Le blanchiment d’argent arrive à la deuxième place des tendances criminelles le plus souvent citées par les pays membres de la région comme représentant une menace « élevée » ou « très élevée », les escroqueries financières figurant également en bonne place dans ce classement.
Le rapport indique par ailleurs que l’utilisation d’outils en ligne par les malfaiteurs pour commettre des escroqueries financières s’est elle aussi rapidement développée au cours des dernières années, en particulier pendant la pandémie de COVID-19.
Fait particulièrement inquiétant, 76 % des personnels de police interrogés en Europe s’attendent à ce que l’exploitation et les abus pédosexuels sur Internet « augmentent » ou « augmentent fortement » au cours des trois à cinq prochaines années.
Le rapport indique que la demande portant sur la diffusion d’abus en direct a connu une hausse constante ces dernières années, qui s’est probablement intensifiée pendant la pandémie. Si les abus pédosexuels en direct et à distance se déroulent le plus souvent en Asie du Sud-Est, plusieurs cas ont récemment été recensés au sein de l’Union européenne.
Le maintien de la sécurité en Europe
L’histoire d’INTERPOL, qui a commencé au cœur même de l’Europe (à Vienne) il y a 100 ans, dans la période de l’entre-deux-guerres, est intimement liée à celle de ce continent.
Dans le contexte des années 1920, marquées par les bouleversements géopolitiques et l’accroissement préoccupant de la criminalité internationale, les membres fondateurs de l’Organisation ont reconnu que seule la collaboration entre les polices permettrait de lutter efficacement contre les menaces criminelles transnationales – un objectif demeuré commun à travers les périodes de tension politique ou économique.
Plus tard, aux heures les plus sombres de l’histoire de l’Organisation, les nazis ont pris la direction de la Commission internationale de police criminelle, ancien nom d’INTERPOL, après avoir destitué son président. Puis, en 1946, la Belgique a mené la reconstruction d’INTERPOL au lendemain de la guerre.

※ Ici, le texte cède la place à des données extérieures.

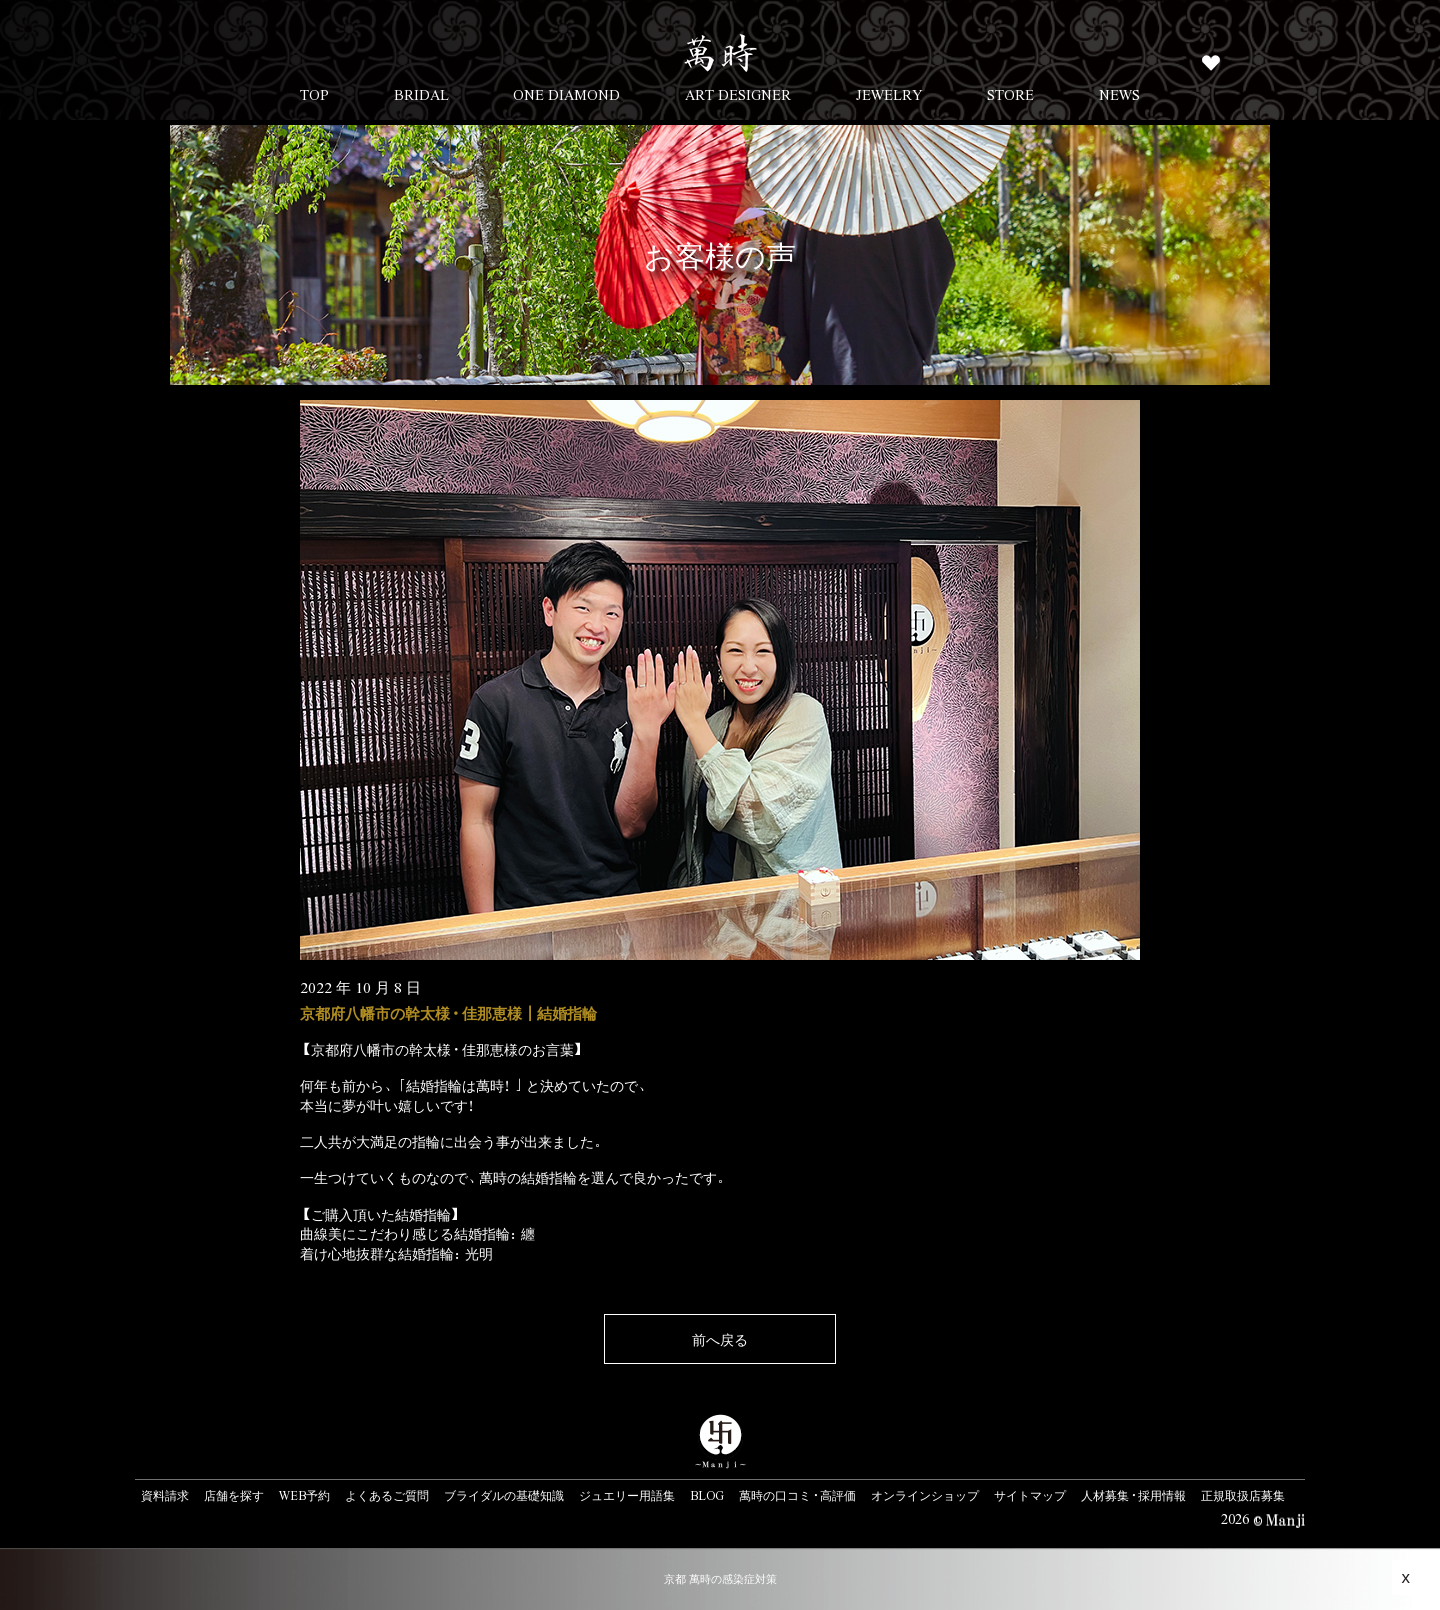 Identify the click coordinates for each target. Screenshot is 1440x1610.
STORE (1010, 94)
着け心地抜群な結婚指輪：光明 (396, 1253)
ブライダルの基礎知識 (504, 1495)
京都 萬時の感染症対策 (720, 1578)
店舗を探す (234, 1495)
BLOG (707, 1495)
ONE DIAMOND (566, 94)
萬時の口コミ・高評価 (797, 1495)
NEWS (1119, 94)
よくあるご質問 (387, 1495)
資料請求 (165, 1495)
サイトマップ (1030, 1495)
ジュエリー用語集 (627, 1495)
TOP (314, 94)
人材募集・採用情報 (1133, 1495)
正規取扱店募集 (1243, 1495)
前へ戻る (720, 1339)
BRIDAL (421, 94)
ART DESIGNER (738, 94)
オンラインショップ (925, 1495)
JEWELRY (889, 94)
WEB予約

Aujourd’hui, les pays membres européens demeurent les principaux utilisateurs des capacités d’INTERPOL et leurs principaux contributeurs dans le monde. Leur activité se développe rapidement. En ce qui concerne les bases de données d’INTERPOL, ces pays totalisent plus d’enregistrements, de recherches et, surtout, de réponses positives que toute autre région.
Les enregistrements, les recherches et les signalements effectués par les pays membres européens dans les bases de données d’INTERPOL ont ainsi atteint des records historiques en 2022. Au cours de l’année écoulée, le nombre de recherches réalisées par les services européens chargés de l’application de la loi dans les bases de données d’INTERPOL a augmenté de près d’un tiers.
Ces chiffres viennent souligner la place fondamentale occupée par les capacités d’INTERPOL dans les approches employées par les pays européens pour garantir la sécurité de leurs communautés.